One question I am often asked by do-it-yourselfers who are faced with regluing a chair or reattaching some veneer is, “What glue should I use?” While the variety of glue is dizzying—Elmer’s® White Glue, Carpenter’s Glue, epoxy, cyanoacrylate (Crazy Glue®), contact cement, polyurethane glue (Gorilla®), hot melt glue, hide glue, urea formaldehyde glue—the list goes on, the choice for regluing original glue joins depends on many factors: What is the age of the object and what glue was originally used? Is there a possibility that the join will need to be reglued in the future? And what properties do we wish the adhesive to have? These are just a few questions to pose before deciding what adhesive is appropriate.

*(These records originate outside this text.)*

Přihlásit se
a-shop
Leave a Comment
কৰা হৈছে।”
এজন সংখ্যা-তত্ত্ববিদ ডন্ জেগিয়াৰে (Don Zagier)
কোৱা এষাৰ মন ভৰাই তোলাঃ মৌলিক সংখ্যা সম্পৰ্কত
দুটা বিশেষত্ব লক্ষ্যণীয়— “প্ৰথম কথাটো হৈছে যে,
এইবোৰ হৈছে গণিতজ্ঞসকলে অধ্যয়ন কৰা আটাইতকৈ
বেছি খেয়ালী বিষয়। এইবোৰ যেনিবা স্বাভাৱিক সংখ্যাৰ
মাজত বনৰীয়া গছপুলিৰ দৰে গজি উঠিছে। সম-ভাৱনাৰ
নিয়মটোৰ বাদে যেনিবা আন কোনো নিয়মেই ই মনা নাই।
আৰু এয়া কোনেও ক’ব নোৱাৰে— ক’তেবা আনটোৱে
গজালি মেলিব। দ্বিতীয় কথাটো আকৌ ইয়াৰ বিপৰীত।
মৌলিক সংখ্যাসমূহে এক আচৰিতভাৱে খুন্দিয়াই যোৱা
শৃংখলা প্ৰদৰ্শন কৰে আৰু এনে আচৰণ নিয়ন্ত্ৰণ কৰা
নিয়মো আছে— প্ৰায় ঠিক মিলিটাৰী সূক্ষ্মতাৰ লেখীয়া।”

However, in the restoration trade, a few adhesives come to the fore in making repairs to antiques and the list gets smaller for the do-it-yourselfer as we want first and foremost to be able to undo a poor first attempt, a common occurrence. 

Hide Glue

Most antiques (pre-1900) were glued together with hide glue, the glue we refer to when we suggest sending a horse to the glue factory. This is the gelatin part when you cook down bones and skin, pulling out the collagen to form a water-soluble adhesive. For restoration this is a blessing as old glue lines can be reactivated with hot water or thin hide glue to re-attach a failed glue joint. Even more helpful, it is relatively easy to remove during the repair process, yet doesn't need complete removal as new hide glue will stick just fine. Many veneered surfaces have cross-grain issues that will require periodic treatment of the glue line. Use of other adhesives will make this future treatment difficult if not impossible without serious damage to the surface. Yet hide glue will always be able to be made liquid again and, with adequate clamping, the veneer reattached to the substrate. So from a preservation standpoint, hide glue is perfect for regluing joins previously glued with hide glue. Even a bad attempt will still afford the future restorer or conservator the chance at making it right again.

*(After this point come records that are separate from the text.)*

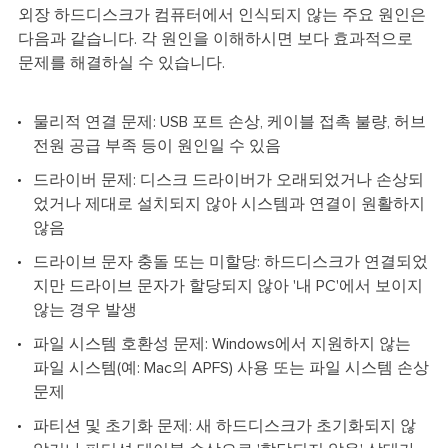
외장 하드디스크가 컴퓨터에서 인식되지 않는 주요 원인은
다음과 같습니다. 각 원인을 이해하시면 보다 효과적으로
문제를 해결하실 수 있습니다.
물리적 연결 문제: USB 포트 손상, 케이블 접촉 불량, 허브
전원 공급 부족 등이 원인일 수 있음
드라이버 문제: 디스크 드라이버가 오래되었거나 손상되
었거나 제대로 설치되지 않아 시스템과 연결이 원활하지
않음
드라이브 문자 충돌 또는 미할당: 하드디스크가 연결되었
지만 드라이브 문자가 할당되지 않아 '내 PC'에서 보이지
않는 경우 발생
파일 시스템 호환성 문제: Windows에서 지원하지 않는
파일 시스템(예: Mac의 APFS) 사용 또는 파일 시스템 손상
문제
파티션 및 초기화 문제: 새 하드디스크가 초기화되지 않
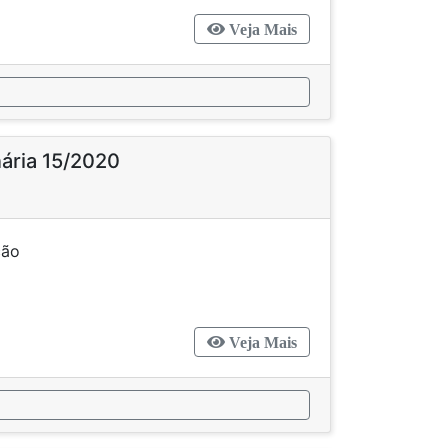
Veja Mais
nária 15/2020
bre denominação
Veja Mais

Where do you get hide glue? First, you can buy cold, liquid hide glue (Titebond’s Liquid Hide Glue® or Old Brown Glue®) at some hardware stores, lumber yards and paint stores (it's used in creating crackle finishes) as well as online suppliers listed at the end of this article. For the occasional gluing, this is the easiest option. Put the glue on the pieces you plan on gluing and clamp for 24 to 48 hours. You can also make your own liquid hide glue or hot glue from scratch. It is no different than making Jello®.

You can buy the dried crystals from online purveyors such as Highland Hardware ( or Woodworkers Supply. The crystals are soaked in water and heated until it is liquid. This glue presents issues with getting joins clamped fast enough as it has gels very quickly—too quickly, usually. This is when you might wish to extend the gel time using table salt. If you add enough salt you will make cold, liquid glue similar to that which can be purchased. The only real advantage is knowing the glue is fresh.  If you use cold glue, you will have plenty of time to assemble the joints and put clamps on as the glue no longer has a gel phase.  Sometimes there is an advantage to hot glue.  Once the join has been made and the glue gelled, the clamps can come off. You will have to limit your usage of hot glue to things which can be put together quickly, e.g. replacing a piece of wood that has fallen off, otherwise, use cold, liquid hide glue.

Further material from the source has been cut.